内容简介：I have a soft spot in my heart for rust and a passionate distrust (that has slowly turned into hatred) for interpreted, loosely typed languages, but it’s hard to deny the convenience of being able to bang out a bash script you can literally just write and

I have a soft spot in my heart for rust and a passionate distrust (that has slowly turned into hatred) for interpreted, loosely typed languages, but it’s hard to deny the convenience of being able to bang out a bash script you can literally just write and run without having to deal with the edit-compile-run loop, let alone create a new project, worry about whether or not you’re going to check it into version control, and everything else that somehow tends to go hand-in-hand with modern strongly typed languages.

A nifty but scarcely known rust feature is that the language parser will ignore a shebang at the start of the source code file, meaning you can install an interpreter that will compile and run your rust code when you execute the .rs file – without losing the ability to compile it normally. cargo-script is one such interpreter, meaning you can cargo install cargo-script then execute your source code (after making it executable, :! chmod +x % ) with something like this:

#!/usr/bin/env cargo-script

fn main() {
    println!("Hello, world!");
}

That’s pretty cool. But it’s bogged down by the inertia of an external dependency (even if it’s on crates.io) , and more importantly, needing to install an interpreter just isn’t true to the hacker spirit. Fortunately, we can do better: it’s possible to write code that is simultaneously a valid (cross-platform!) shell script and valid rust code at the same time, which we can abuse to make the code run itself!

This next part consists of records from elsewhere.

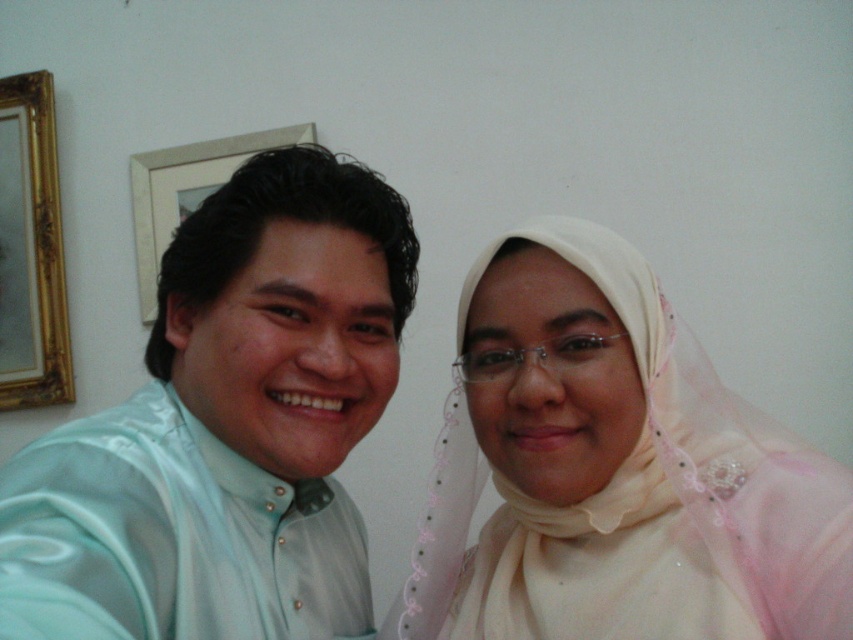 Question: Which point is closer to the camera?

Choices:
 (A) light blue satin shirt at left
 (B) white matte picture frame at upper left
 (C) gold ornate mirror at upper left

Answer: (A)

Question: From the image, what is the correct spatial relationship of light blue satin shirt at left in relation to gold ornate mirror at upper left?

Choices:
 (A) left
 (B) right

Answer: (B)

Question: Is gold ornate mirror at upper left above white matte picture frame at upper left?

Choices:
 (A) yes
 (B) no

Answer: (B)

Question: Which point appears closest to the camera in this image?

Choices:
 (A) (772, 596)
 (B) (302, 470)

Answer: (A)

Question: Which is farther from the gold ornate mirror at upper left?

Choices:
 (A) white matte picture frame at upper left
 (B) light blue satin shirt at left

Answer: (B)

Question: Can you confirm if gold ornate mirror at upper left is positioned above white matte picture frame at upper left?

Choices:
 (A) no
 (B) yes

Answer: (A) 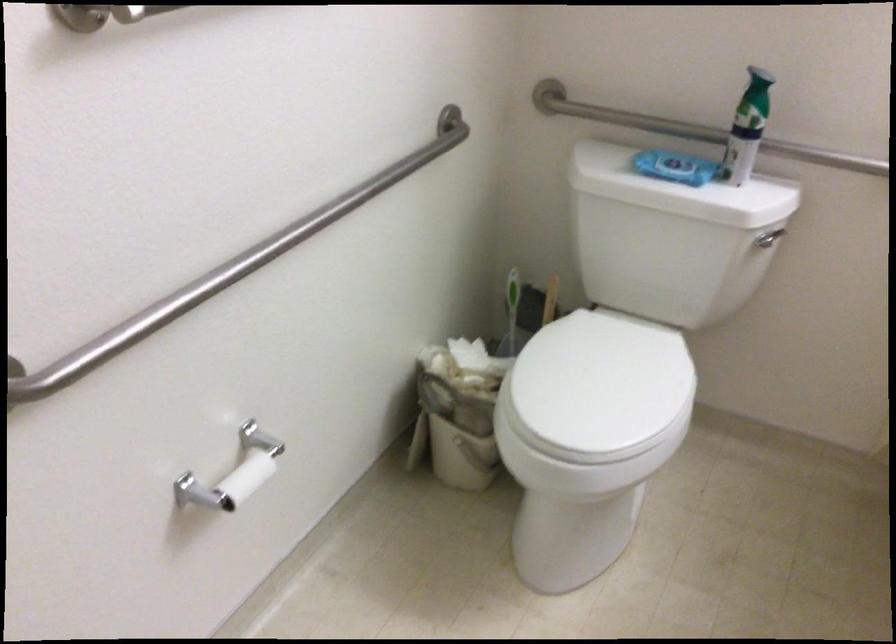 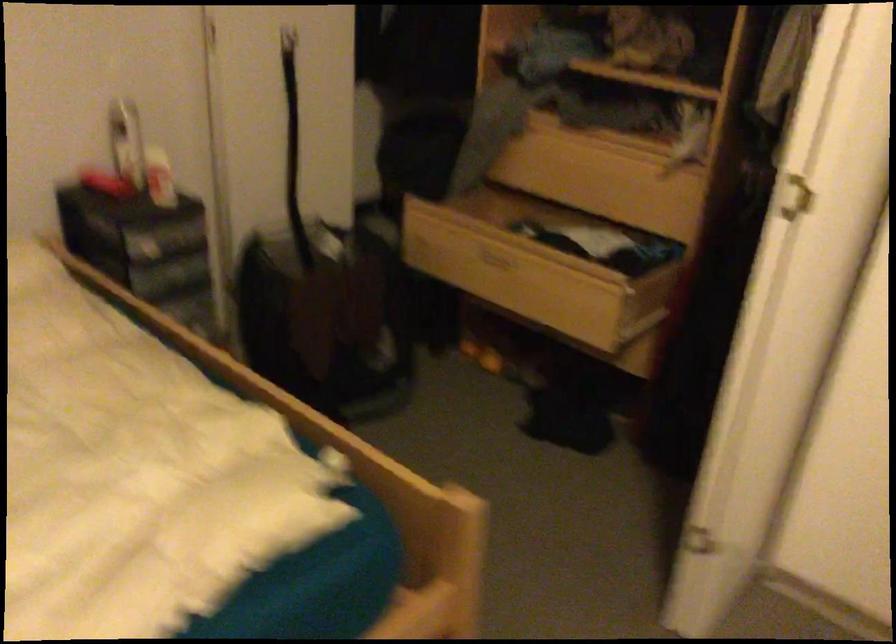 Question: I am providing you with two images of the same scene from different viewpoints. After the viewpoint changes to image2, which objects are now occluded?

Choices:
 (A) white door handle
 (B) open wooden drawer
 (C) white wall control
 (D) white toilet seat

Answer: (D)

Rust already treats a line starting with #!/ as a comment, meaning we don’t have to worry about how we’re going to prevent the shebang from preventing our code from being a valid, conformant rust file. But how do we inject a shell-scripted “interpreter” into the source code afterwards? Fortunately/unfortunately # is not a comment in rust and // is not a comment in sh , so a comment in either language to get it to ignore a line while the other interprets it will work… but will also cause the other to complain about invalid syntax.

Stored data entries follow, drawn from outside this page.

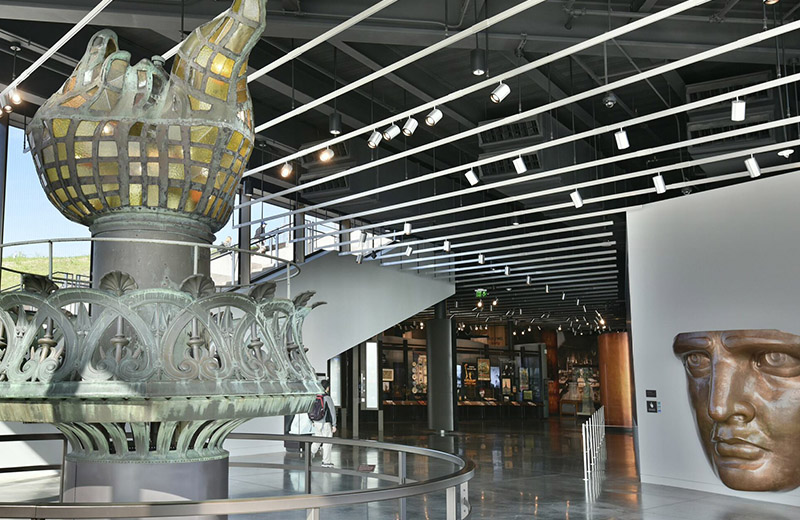 What are the coordinates of `marble floor` in the screenshot? It's located at (521, 456). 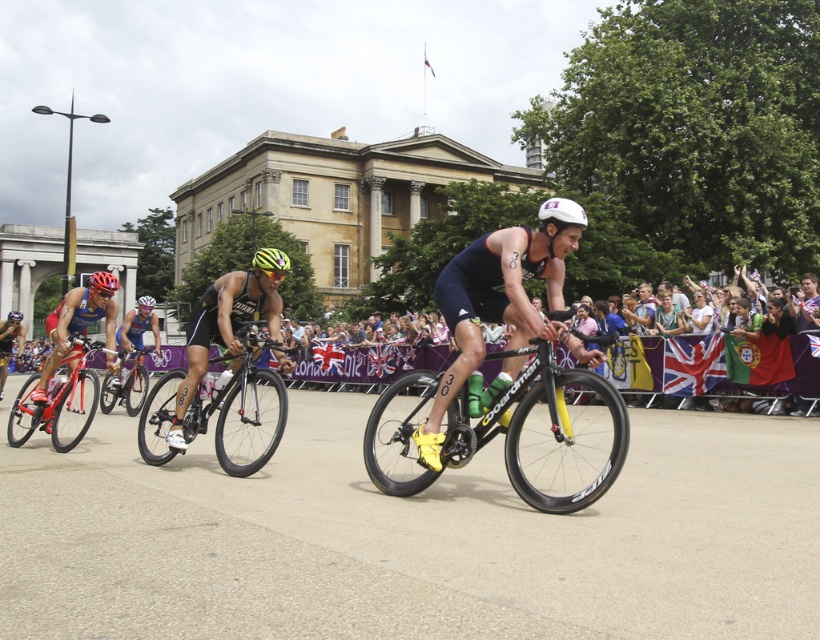 Question: Which point is closer to the camera taking this photo?

Choices:
 (A) (119, 380)
 (B) (272, 256)

Answer: (B)

Question: Among these objects, which one is farthest from the camera?

Choices:
 (A) matte yellow helmet at center
 (B) white matte bicycle helmet at center

Answer: (A)

Question: Based on their relative distances, which object is farther from the shiny red bicycle at left?

Choices:
 (A) matte yellow helmet at center
 (B) matte black helmet at center
 (C) shiny silver bicycle at center
 (D) black matte bicycle at center

Answer: (B)

Question: Can you confirm if shiny black bike at center is positioned below matte yellow helmet at center?

Choices:
 (A) yes
 (B) no

Answer: (A)

Question: In this image, where is yellow matte helmet at center located relative to yellow matte bicycle helmet at center?

Choices:
 (A) right
 (B) left

Answer: (A)

Question: Can you confirm if black matte bicycle at center is positioned to the left of matte yellow helmet at center?

Choices:
 (A) yes
 (B) no

Answer: (B)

The trick is that we can abuse the rustc preprocessor by using a no-op crate attribute at the start of the file to get an sh comment that is still valid rust code and the rest, as they say, is history:

#!/bin/sh
#![allow()] /*
# rust self-compiler by M. Al-Qudsi, licensed as public domain or MIT.
# See <https://neosmart.net/blog/self-compiling-rust-code/> for info & updates.
OUT=/tmp/$(printf "%s" $(realpath $(which "$0")) | md5sum | cut -d' '  -f1)
MD5=$(md5sum "$0" | cut -d' '  -f1)
(test -f ${OUT}.md5 -a ${MD5} = $(cat ${OUT}.md5) ||
(grep -Eq '^\s*(\[.*?\])*\s*fn\s*main\b*' "$0" && (rm -f ${OUT};
rustc "$0" -o ${OUT} && printf "%s" ${MD5} > ${OUT}.md5) || (rm -f ${OUT};
printf "fn main() {//%s\n}" "$(cat $0)" | rustc - -o ${OUT} &&
printf "%s" ${MD5} > ${OUT}.md5))) && exec ${OUT} || exit $? #*/

// Wrapping your code in `fn main() { … }` is altogether optional :)
fn main() {
    println!("Hello, world!");
}

The program above is simultaneously a valid rust program and a valid shell script that should run on most *nix platforms.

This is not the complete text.